◆ How to complete this task:
The task calls for every line of the data to be repeated exactly.

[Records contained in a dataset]
======

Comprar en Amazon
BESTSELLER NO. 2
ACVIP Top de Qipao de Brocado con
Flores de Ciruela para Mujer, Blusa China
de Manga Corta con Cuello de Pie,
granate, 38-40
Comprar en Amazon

======

◆ Task solution:
Comprar en Amazon
BESTSELLER NO. 2
ACVIP Top de Qipao de Brocado con
Flores de Ciruela para Mujer, Blusa China
de Manga Corta con Cuello de Pie,
granate, 38-40
Comprar en Amazon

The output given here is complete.